Night and the storm descended together—such a tempest! such a wild outbreaking of the elements! rain and hail, and snow and wind, all warring upon the earth together! The old house shook, the doors and windows rattled, the timbers cracked, the shingles were torn off and whirled aloft, the trees were swayed and snapped; and as the storm increased in violence and roused to fury, the forest beat before its might, and the waves rose and overflowed the low land.
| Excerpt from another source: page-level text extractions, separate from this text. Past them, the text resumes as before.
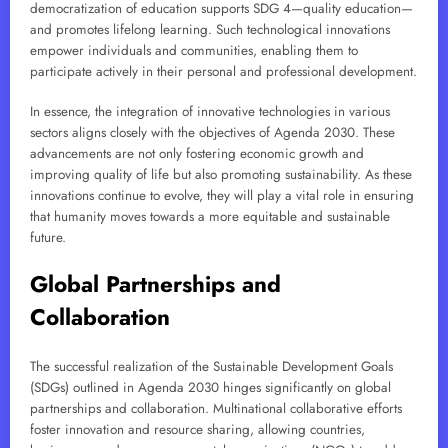
democratization of education supports SDG 4—quality education—
and promotes lifelong learning. Such technological innovations
empower individuals and communities, enabling them to
participate actively in their personal and professional development.
In essence, the integration of innovative technologies in various
sectors aligns closely with the objectives of Agenda 2030. These
advancements are not only fostering economic growth and
improving quality of life but also promoting sustainability. As these
innovations continue to evolve, they will play a vital role in ensuring
that humanity moves towards a more equitable and sustainable
future.
Global Partnerships and
Collaboration
The successful realization of the Sustainable Development Goals
(SDGs) outlined in Agenda 2030 hinges significantly on global
partnerships and collaboration. Multinational collaborative efforts
foster innovation and resource sharing, allowing countries,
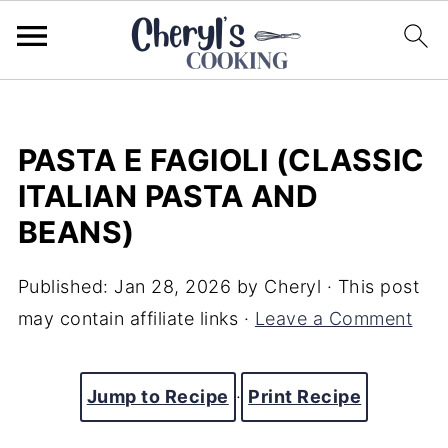
PASTA E FAGIOLI (CLASSIC
ITALIAN PASTA AND
BEANS)
Published:
Jan 28, 2026
by
Cheryl
· This post
may contain affiliate links ·
Leave a Comment
Jump to Recipe
·
Print Recipe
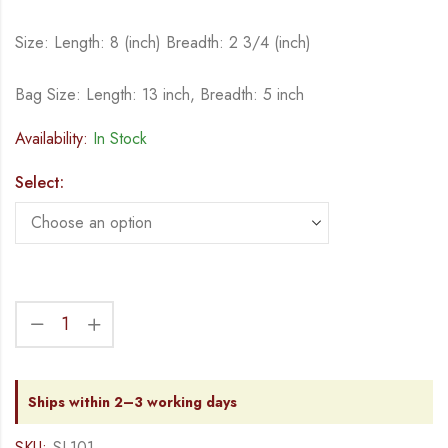
Size: Length: 8 (inch) Breadth: 2 3/4 (inch)
Bag Size: Length: 13 inch, Breadth: 5 inch
Availability:
In Stock
Select:
Ships within 2–3 working days
SKU:
SL101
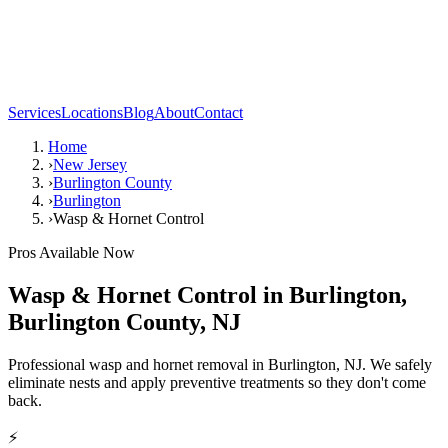
Services
Locations
Blog
About
Contact
Home
›
New Jersey
›
Burlington County
›
Burlington
›
Wasp & Hornet Control
Pros Available Now
Wasp & Hornet Control
in
Burlington
,
Burlington County
,
NJ
Professional wasp and hornet removal in Burlington, NJ. We safely
eliminate nests and apply preventive treatments so they don't come
back.
⚡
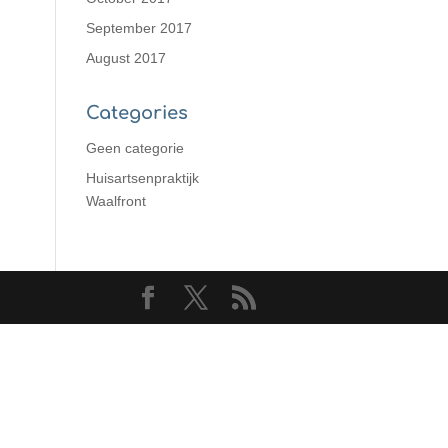
September 2017
August 2017
Categories
Geen categorie
Huisartsenpraktijk
Waalfront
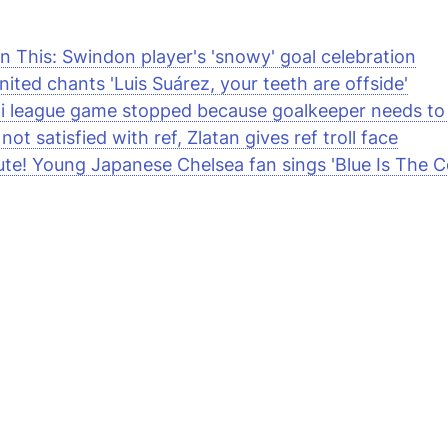
n This: Swindon player's 'snowy' goal celebration
ited chants 'Luis Suárez, your teeth are offside'
i league game stopped because goalkeeper needs to
not satisfied with ref, Zlatan gives ref troll face
te! Young Japanese Chelsea fan sings 'Blue Is The C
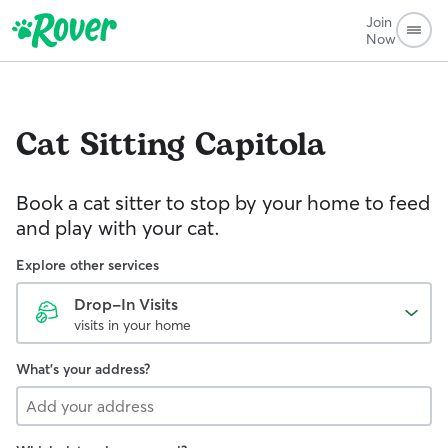
Join
Now
Cat Sitting
Capitola
Book a cat sitter to stop by your home to feed
and play with your cat.
Explore other services
Drop-In Visits
visits in your home
What's your address?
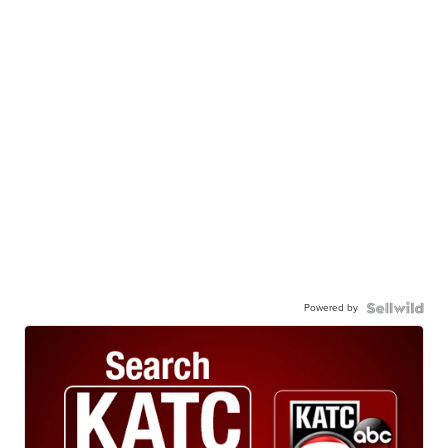
Powered by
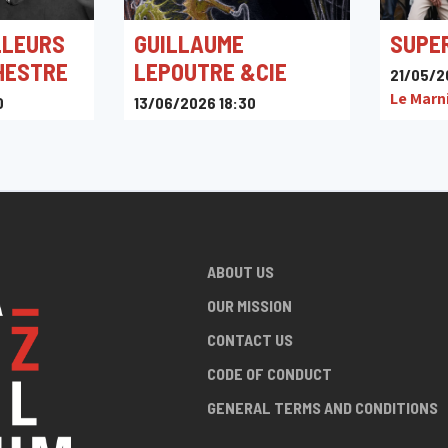
LLEURS
GUILLAUME
SUPE
HESTRE
LEPOUTRE &CIE
21/05/2
Le Marn
0
13/06/2026 18:30
is, Namur,
Place de Liberchies, Pont-à-
Celles, Belgique
ABOUT US
OUR MISSION
CONTACT US
CODE OF CONDUCT
GENERAL TERMS AND CONDITIONS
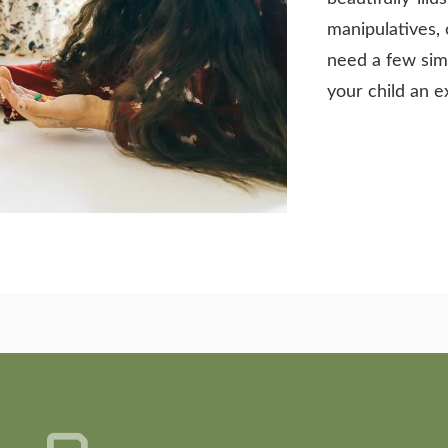
manipulatives, 
need a few sim
your child an e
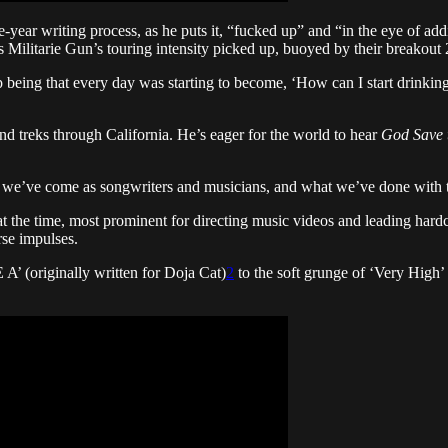
e-year writing process, as he puts it, “fucked up” and “in the eye of a
s Militarie Gun’s touring intensity picked up, buoyed by their breakou
up being that every day was starting to become, ‘How can I start drinkin
nd treks through California. He’s eager for the world to hear
God Save 
we’ve come as songwriters and musicians, and what we’ve done with this
at the time, most prominent for directing music videos and leading hard
rse impulses.
’ (originally written for Doja Cat)
2
to the soft grunge of ‘Very High’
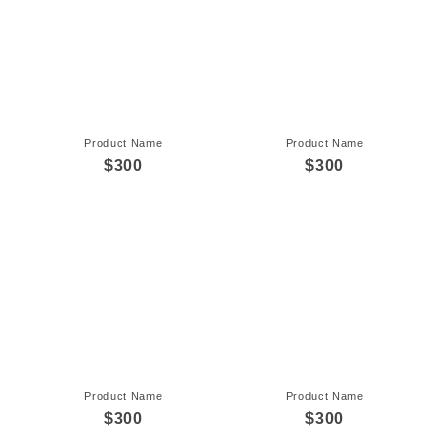
Product Name
Product Name
$300
$300
Product Name
Product Name
$300
$300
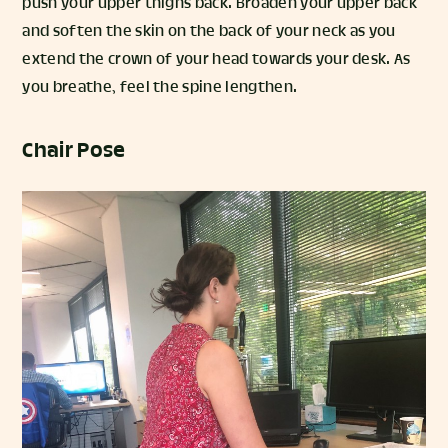
push your upper thighs back. Broaden your upper back
and soften the skin on the back of your neck as you
extend the crown of your head towards your desk. As
you breathe, feel the spine lengthen.
Chair Pose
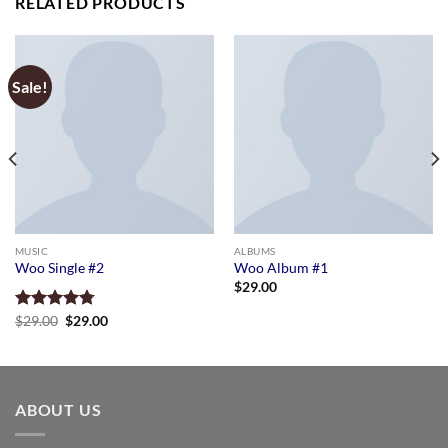
RELATED PRODUCTS
Sale!
MUSIC
ALBUMS
Woo Single #2
Woo Album #1
$
29.00
Original
Current
Rated
$
29.00
4.75
$
29.00
price
price
out of 5
was:
is:
$29.00.
$29.00.
ABOUT US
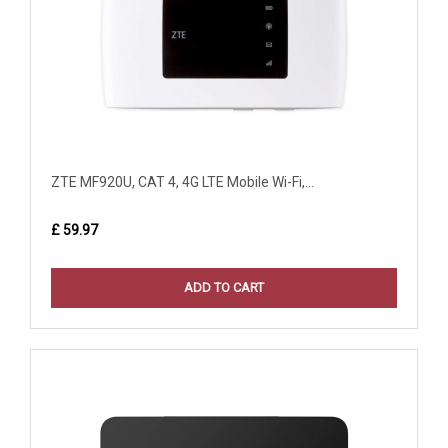
ZTE MF920U, CAT 4, 4G LTE Mobile Wi-Fi,...
£ 59.97
ADD TO CART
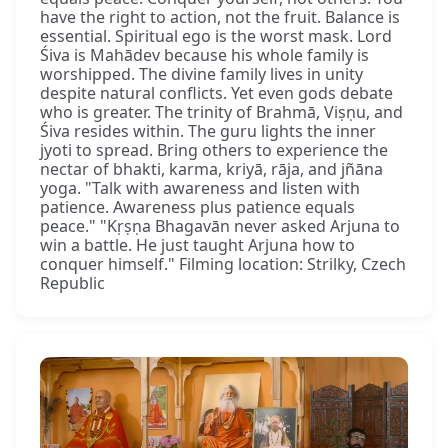
have the right to action, not the fruit. Balance is
essential. Spiritual ego is the worst mask. Lord
Śiva is Mahādev because his whole family is
worshipped. The divine family lives in unity
despite natural conflicts. Yet even gods debate
who is greater. The trinity of Brahmā, Viṣṇu, and
Śiva resides within. The guru lights the inner
jyoti to spread. Bring others to experience the
nectar of bhakti, karma, kriyā, rāja, and jñāna
yoga. "Talk with awareness and listen with
patience. Awareness plus patience equals
peace." "Kṛṣṇa Bhagavān never asked Arjuna to
win a battle. He just taught Arjuna how to
conquer himself." Filming location: Strilky, Czech
Republic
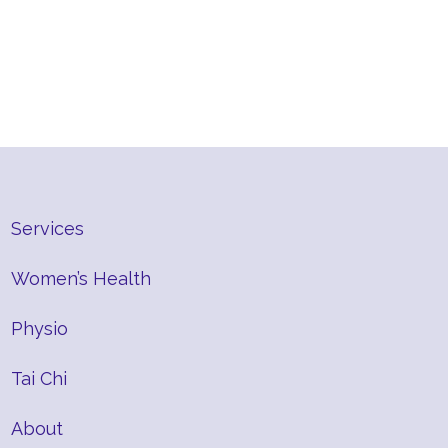
Services
Women’s Health
Physio
Tai Chi
About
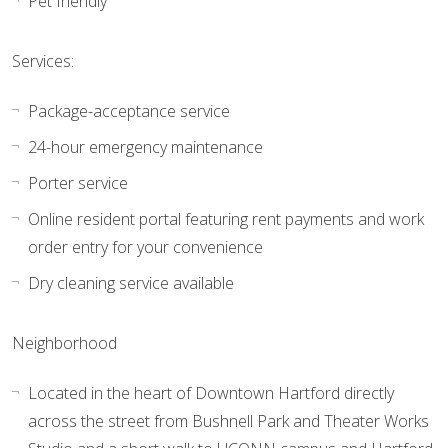
Pet friendly
Services:
Package-acceptance service
24-hour emergency maintenance
Porter service
Online resident portal featuring rent payments and work
order entry for your convenience
Dry cleaning service available
Neighborhood
Located in the heart of Downtown Hartford directly
across the street from Bushnell Park and Theater Works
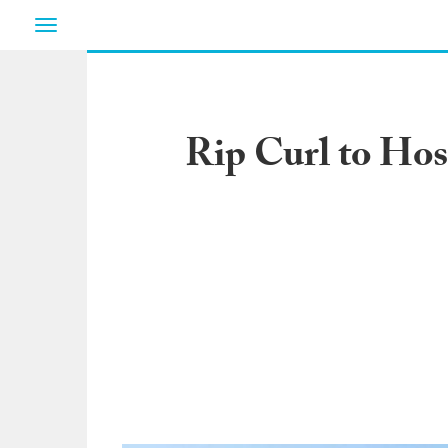
Toggle
navigation
Rip Curl to Ho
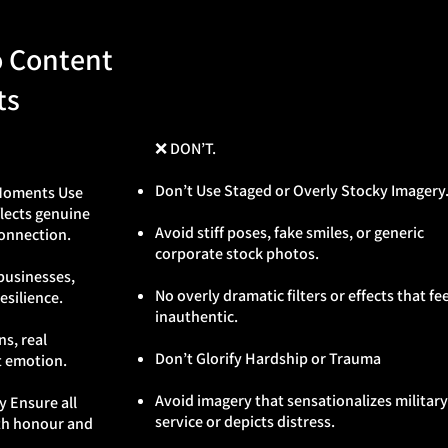
o Content
ts
❌ DON’T.
Don’t Use Staged or Overly Stocky Imagery
 Moments Use
flects genuine
Avoid stiff poses, fake smiles, or generic
onnection.
corporate stock photos.
businesses,
No overly dramatic filters or effects that fee
silience.
inauthentic.
s, real
Don’t Glorify Hardship or Trauma
t emotion.
Avoid imagery that sensationalizes military
y Ensure all
service or depicts distress.
ith honour and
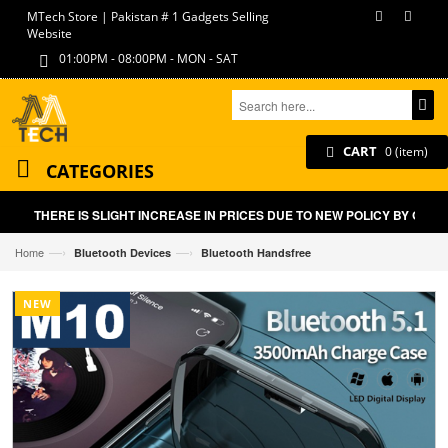
MTech Store | Pakistan # 1 Gadgets Selling
Website
01:00PM - 08:00PM - MON - SAT
CART
0 (item)
CATEGORIES
THERE IS SLIGHT INCREASE IN PRICES DUE TO NEW POLICY BY GOVT 
—›
—›
Home
Bluetooth Devices
Bluetooth Handsfree
NEW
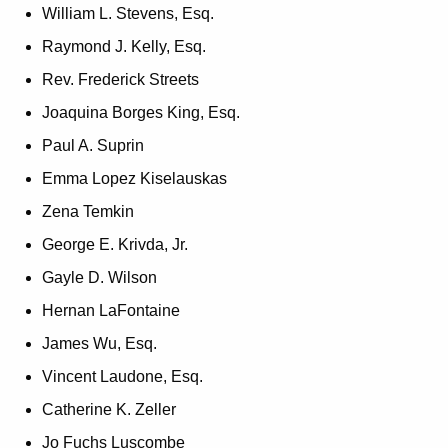
William L. Stevens, Esq.
Raymond J. Kelly, Esq.
Rev. Frederick Streets
Joaquina Borges King, Esq.
Paul A. Suprin
Emma Lopez Kiselauskas
Zena Temkin
George E. Krivda, Jr.
Gayle D. Wilson
Hernan LaFontaine
James Wu, Esq.
Vincent Laudone, Esq.
Catherine K. Zeller
Jo Fuchs Luscombe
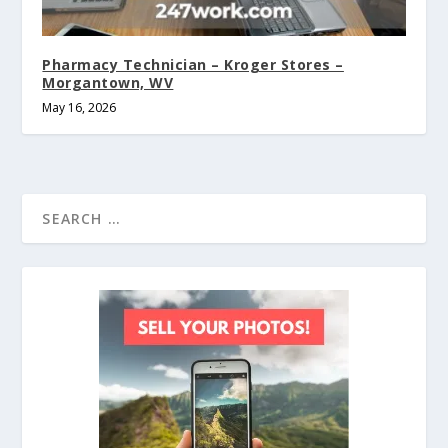
Pharmacy Technician – Kroger Stores –
Morgantown, WV
May 16, 2026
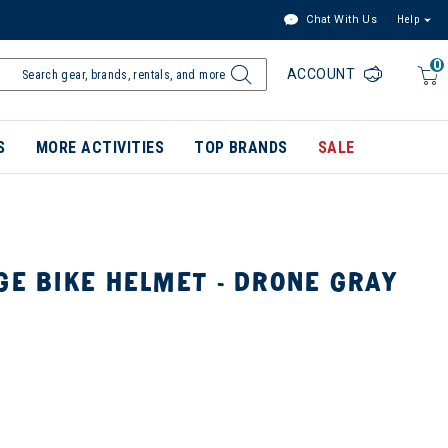
Chat With Us
Help
0
ACCOUNT
S
MORE ACTIVITIES
TOP BRANDS
SALE
GE BIKE HELMET - DRONE GRAY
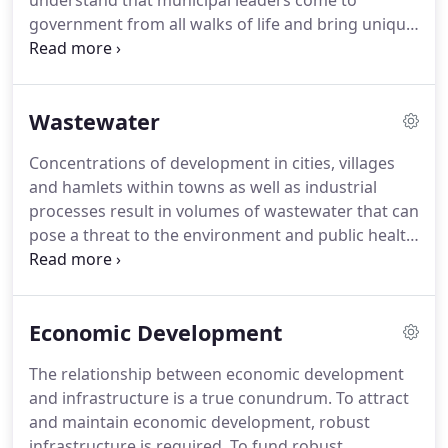
understand that municipal leaders come to
government from all walks of life and bring unique
perspectives, knowledge and experience that are
to be respected and engaged in the process of
governing.
The functions of government are
Wastewater
complex and it is our role to provide facts and
guidance to municipal decision-makers to ensure
Concentrations of development in cities, villages
that the best interests of the public are achieved.
and hamlets within towns as well as industrial
With respect to industry, we are keenly aware that
processes result in volumes of wastewater that can
infrastructure and regulatory compliance are non-
pose a threat to the environment and public health
core functions that in some cases distract from
if untreated.
The professionals at Delaware
operating a successful, profitable business.
Engineering, D.P.C. specialize in the
characterization, collection, treatment and
Economic Development
discharge of municipal and commercial/industrial
wastewater.
Achieving stringent discharge
The relationship between economic development
standards and targeting wastewater solutions to
and infrastructure is a true conundrum.
To attract
meet economic as well as environmental objectives
and maintain economic development, robust
through planning, permitting, design, bid
infrastructure is required.
To fund robust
Still old Jenny went in and out of the house to kitchen and kitchen to house, carrying wood, water, meat, bread, sauce, sweetmeats, arranging the table for supper, replenishing the fire, lighting the candles, letting down the curtains—and trying to make everything cozy and comfortable for the reassembling of the fireside circle. Poor old Jenny had passed so much of her life in the family with "the white folks," that all her sympathies went with them—and on the state of their spiritual atmosphere depended all her cheerfulness and comfort; and now the cool, distant, sorrowful condition of the members of the little family circle—"ebery single mudder's son and darter ob 'em, superamblated off to derself like pris'ners in a jailhouse"—as she said—depressed her spirits very much. Jenny's reaction from depression was always quite querulous. And toward the height of the storm, there was a reaction and she grew very quarrelsome.
"Sam's waystin'[A] roun' in dere," said Jenny, as she thrust her feet into the kitchen fire, before carrying in the urn; "Sam's waystin', I tells you all good! all werry quiet dough—no noise, no fallin' out, no 'sputin' nor nothin'—all quiet as de yeth jest afore a debbil ob a storm—nobody in de parlor 'cept 'tis Marse Paul, settin' right afore de parlor fire, wid one long leg poked east and toder west, wid the boots on de andirons like a spread-eagle! lookin' as glum as if I owed him a year's sarvice, an' nebber so much as a-sayin', 'Jenny, you poor old debbil, ain't you a-cold?' an' me coming in ebery minnit wid the icicles a-jinglin' 'roun' my linsey-woolsey skurts, like de diamonds on de Wirgin Mary's Sunday gown. But Sam's waystin' now, I tells you all good. Lors Gemini, what a storm!
[Footnote A: Waysting—Going up and down.]
"I 'members of no sich since dat same storm as de debbil come in to fetch ole marse's soul—dis berry night seven year past, an' he carried of him off all in a suddint whiff! jist like a puff of win'. An' no wonder, seein' how he done traded his soul to him for money!